Published in final edited form as:
PMCID: PMC3577948

Molecular mechanisms of robustness in plants


Robustness, the ability of organisms to buffer phenotypes against perturbations, has drawn renewed interest among developmental biologists and geneticists. A growing body of research supports an important role of robustness in the genotype to phenotype translation, with far- reaching implications for evolutionary processes and disease susceptibility. Like for animals and fungi, plant robustness is a function of genetic network architecture. Most perturbations are buffered; however, perturbation of network hubs destabilizes many traits. Here, we review recent advances in identifying molecular robustness mechanisms in plants that have been enabled by a combination of classical genetics and population genetics with genome-scale data.


Phenotypic robustness is a measure of an organism’s ability to buffer phenotype against genetic and environmental perturbations during development [24] (Box 1). Robustness is commonly attributed to features of the underlying genetic networks, such as connectivity, redundancy, feedback, and oscillators, as well as to non-genetic mechanisms [4,6,7]. Targeted perturbation of these features decreases phenotypic robustness and releases cryptic genetic or epigenetic variation.

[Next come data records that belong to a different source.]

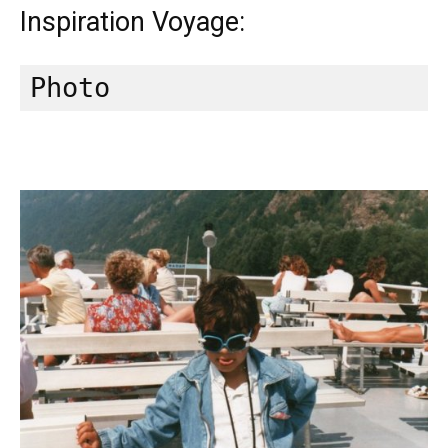
Inspiration Voyage: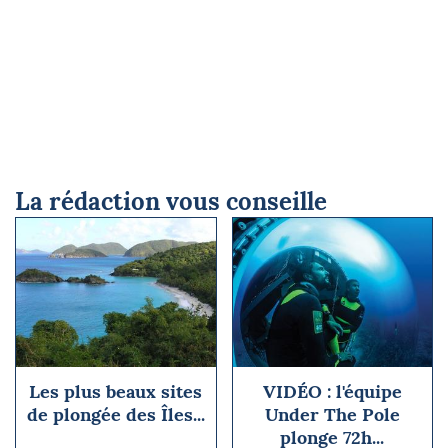
La rédaction vous conseille
Les plus beaux sites
VIDÉO : l'équipe
de plongée des Îles...
Under The Pole
plonge 72h...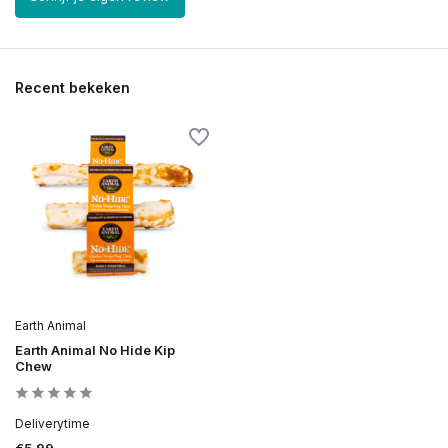
Recent bekeken
Earth Animal
Earth Animal No Hide Kip
Chew
Deliverytime
€5,99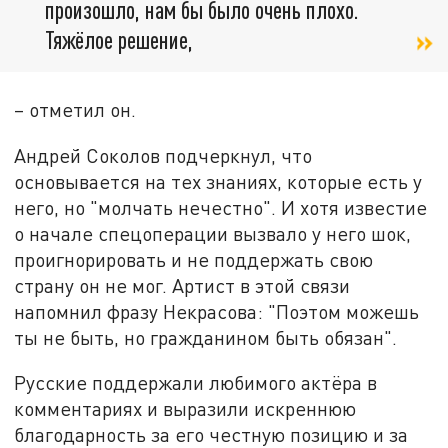
произошло, нам бы было очень плохо.
Тяжёлое решение,
– отметил он.
Андрей Соколов подчеркнул, что
основывается на тех знаниях, которые есть у
него, но "молчать нечестно". И хотя известие
о начале спецоперации вызвало у него шок,
проигнорировать и не поддержать свою
страну он не мог. Артист в этой связи
напомнил фразу Некрасова: "Поэтом можешь
ты не быть, но гражданином быть обязан".
Русские поддержали любимого актёра в
комментариях и выразили искреннюю
благодарность за его честную позицию и за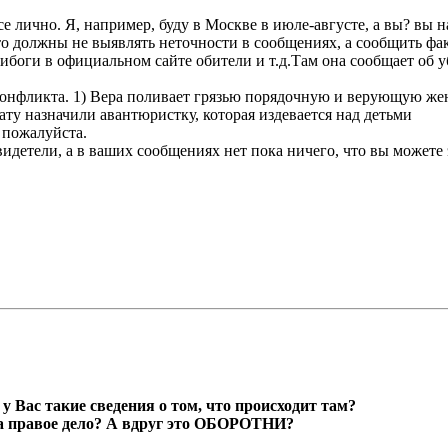
все лично. Я, например, буду в Москве в июле-августе, а вы? вы
 то должны не выявлять неточности в сообщениях, а сообщить фа
боги в официальном сайте обители и т.д.Там она сообщает об уб
конфликта. 1) Вера поливает грязью порядочную и верующую жен
ату назначили авантюристку, которая издевается над детьми
 пожалуйста.
идетели, а в ваших сообщениях нет пока ничего, что вы можете 
у Вас такие сведения о том, что происходит там?
за правое дело? А вдруг это ОБОРОТНИ?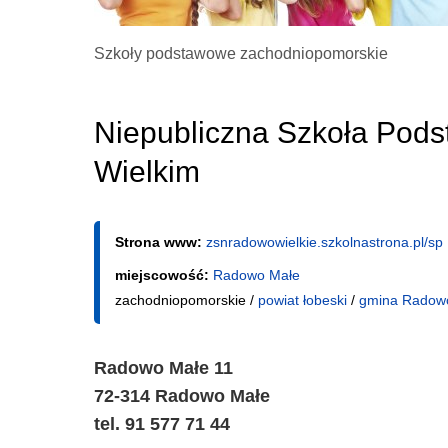
Szkoły podstawowe zachodniopomorskie
Niepubliczna Szkoła Pod
Wielkim
Strona www:
zsnradowowielkie.szkolnastrona.pl/sp
miejscowość:
Radowo Małe
zachodniopomorskie /
powiat łobeski
/
gmina Radow
Radowo Małe 11
72-314 Radowo Małe
tel. 91 577 71 44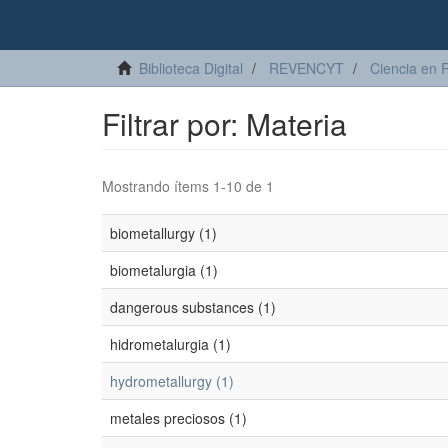
Biblioteca Digital
REVENCYT
Ciencia en 
Filtrar por: Materia
Mostrando ítems 1-10 de 1
biometallurgy (1)
biometalurgia (1)
dangerous substances (1)
hidrometalurgia (1)
hydrometallurgy (1)
metales preciosos (1)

The release of accumulated variation has been invoked as an important factor in evolutionary processes [9] and in disease susceptibility in humans [5].

Box 1

The term phenotypic robustness is often conflated with other terms, some of which have slightly different meanings or denote entirely different phenomena. In the following, we attempt to clarify our view and usage of these terms:

Developmental stability – is equivalent to robustness as defined here, describes “the ability of organisms to withstand genetic and environmental during development, so as to produce a predetermined phenotype” [1].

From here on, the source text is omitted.